People often talk of 'falling in love' with someone, and this is another concept I am sceptical about. Sure, I think it's possible to grow to love someone. But for me, I suppose what some people would call 'falling in love' would be simply coming to the dawning realisation that this person's happiness is intrinsic to my own, and that's not something that is entirely confined to romantic relationships. It probably sounds harsh, but I think a lot of the hype surrounding romantic love is merely a fabrication, something we invent to attend to one of our most primitive and basic needs - to be liked, to be attractive, to be loved.

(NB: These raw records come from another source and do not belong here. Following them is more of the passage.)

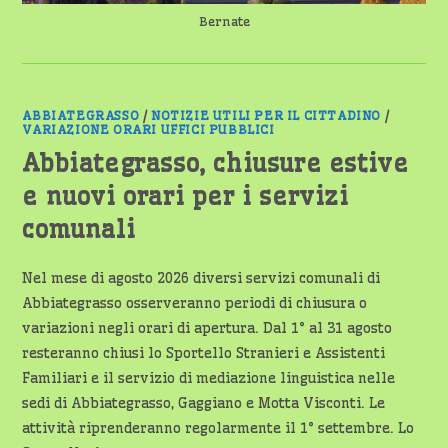
Bernate
ABBIATEGRASSO
/
NOTIZIE UTILI PER IL CITTADINO
/
VARIAZIONE ORARI UFFICI PUBBLICI
Abbiategrasso, chiusure estive
e nuovi orari per i servizi
comunali
Nel mese di agosto 2026 diversi servizi comunali di
Abbiategrasso osserveranno periodi di chiusura o
variazioni negli orari di apertura. Dal 1° al 31 agosto
resteranno chiusi lo Sportello Stranieri e Assistenti
Familiari e il servizio di mediazione linguistica nelle
sedi di Abbiategrasso, Gaggiano e Motta Visconti. Le
attività riprenderanno regolarmente il 1° settembre. Lo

I also have qualms about the idea of a soulmate, or 'the One'. I am perfectly happy to admit that there are probably thousands of people in the world that I have the potential to be 'in love with'. If all we looked for in a partner was physical attraction and personal compatibility then for most of us there are going to be a lot of people who could potentially fit the mould. But obviously, most of us don't have the dilemma of having 60 potential lovers on our tail. Why? Because circumstances and simple chance play a massive role. I think its possible to manufacture whatever emotions you feel like in most humans, if you have the right combination of circumstances. I'm not saying that we're easily manipulated, but when it comes to relationships, humans often let their emotions rule their head. Also, it seems almost too obvious to mention that you will never meet the vast majority of your potential suitors, as the world is a big place.
I'm not trying put a damper on love, I honestly think it can be the most beautiful thing ever. But I just reckon it's sometimes useful to put our skeptical heads on and look at the way we behave through critical eyes. Our idea of love can be so contrived, sometimes I think we need to take it back to its roots.
Ok that's my thought for the day ;) new post coming soon I hope...
God bless, don't be stressed! (Its my new mantra...)
Love Anna :)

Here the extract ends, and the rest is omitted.